Based on the results calculated across both webinar sessions, a majority of respondents (43 percent) are using six or more nonclinical protocol templates in their organization. When asked about the most problematic issues with using multiple protocol templates across different sponsors or studies, participants cited process or time inefficiencies (31 percent) and quality of study execution (27 percent) as the top challenges. This was closely followed by inconsistent review or interpretation of studies (19 percent) and difficulty compiling SEND data sets (17 percent). These concerns are ultimately what our version of the nonclinical template is working to address.

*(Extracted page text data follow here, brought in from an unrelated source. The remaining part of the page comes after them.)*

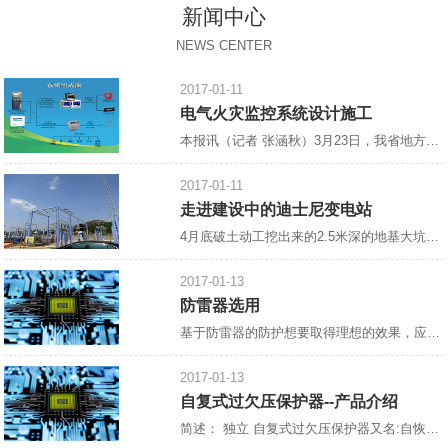
新闻中心
NEWS CENTER
2017-01-11
电气火灾监控系统设计施工
本报讯（记者 张涵秋）3月23日，我省地方标准《电气火灾监控系统设计、施工及验收规范》宣贯会郑州召开，省住房与建设厅，省消防总队，省消防协会，省、市建筑设计院，中国核五院等相关单位参加了此次会议。会议由省消防协会会长雷成德主持，
2017-01-11
走进建设中的迪士尼变电站
4月底破土动工挖出来的2.5米深的地基大坑，如今，已浇上了混凝土，工人们正在抓紧绑扎钢筋，整个工地一片热火朝天的景象。 这里是建设中的上海迪士尼乐园南入口以东，
2017-01-13
防雷器选用
基于防雷器的防护想要取得理想的效果，应注重“在合适的地方合理地装设合适的防雷器”，防雷器的选择十分重要。 1.进入建筑物的各种设施之间的雷电流分配情况如下：约有50%的雷电流经外部防雷装置泄放入地，另有50%的雷电流将在整个系统的金属物质内进行分配。这个*估模式用于估算在LPAOA区、LPZOB区和LPZ1区交界处作等电位连接的防雷器的通流能力和金属导线的规格。该处的雷电流为10/35μs电流波形。在各金属物质中雷电流的分配情况下：各部分雷电
2017-01-13
自复式过欠压保护器--产品介绍
简述： 独立 自复式过欠压保护器又名:自恢复过欠电压保护器,[1]过欠电压保护器,自动复位过欠电压保护器,过欠压保护器,全自动过欠压保护器,单相过欠压保护器，过电压、欠电压保护器,自复式过电压、欠电压保护器。 设计原理： 控制线路采用高速微低功耗处理器为核心、磁保持继电器为主电路、模数化标准设计，当供电线路出现过电压、欠电压时，保护器能在持续高压冲击下迅速、安全地切断电路，避免异常电压送入终端电器造成事故的发生，当电压恢复正常值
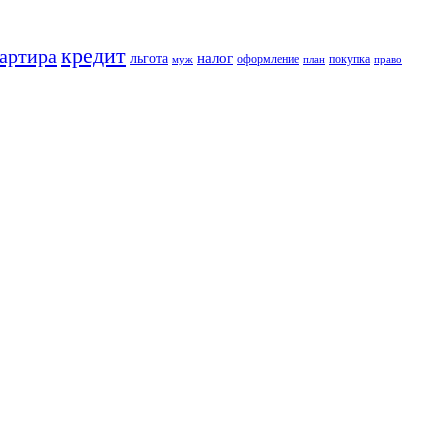
кредит
артира
налог
льгота
оформление
покупка
муж
план
право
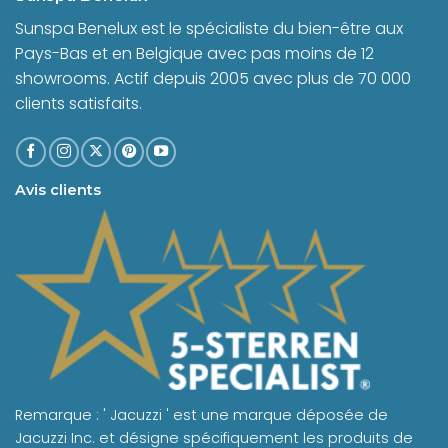
Sunspa Benelux est le spécialiste du bien-être aux
Pays-Bas et en Belgique avec pas moins de 12
showrooms. Actif depuis 2005 avec plus de 70 000
clients satisfaits.
Avis clients
Remarque : ' Jacuzzi ' est une marque déposée de
Jacuzzi Inc. et désigne spécifiquement les produits de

Additionally, most respondents agreed (83 percent) that the OECD GLP should be used as a baseline for a global common protocol template, rather than other options such as the FDA GLP. Finally, in terms of implementing CDISC SEND information into the protocol template, attendees were relatively divided on the best course of action. Most said it should be included as a separate section identifying key variables (39 percent), but others felt the information should be included throughout the template in relevant sections (29 percent) or not included at all (32 percent). Overall, these insights are helping us refine and enhance the template so we can continue to decrease study errors, improve data quality, and lead to more rapid protocol development.

As of today, a draft document of the nonclinical protocol template is available for review and feedback by the public. All interested stakeholders are welcome to submit comments and input on the first draft to help us improve, tailor, and revise the template for its official release by the end of the year. Looking ahead, our hope is that we can continue to help facilitate and streamline the toxicology study process for CROs, sponsors, and other industry partners — and have a positive impact on building better, more efficient clinical trials.

About The Author:

Todd Page is director of toxicology at Eli Lilly and Company. At Eli Lilly, Todd focuses on ensuring that the non-clinical toxicology studies conducted to support clinical development are done with the highest quality and in the most efficient manner to speed medicines to patients. He also leads the BioCelerate Common Templates for Nonclinical Studies Initiative, aiming to develop open-source documents for nonclinical study protocols and study reports for sponsors, CROs, and other stakeholders. Todd received his Ph.D in pharmacology/toxicology from the University of Nebraska Medical Center and did post-doctoral work at the University of Wisconsin, focusing on Immunotoxicology.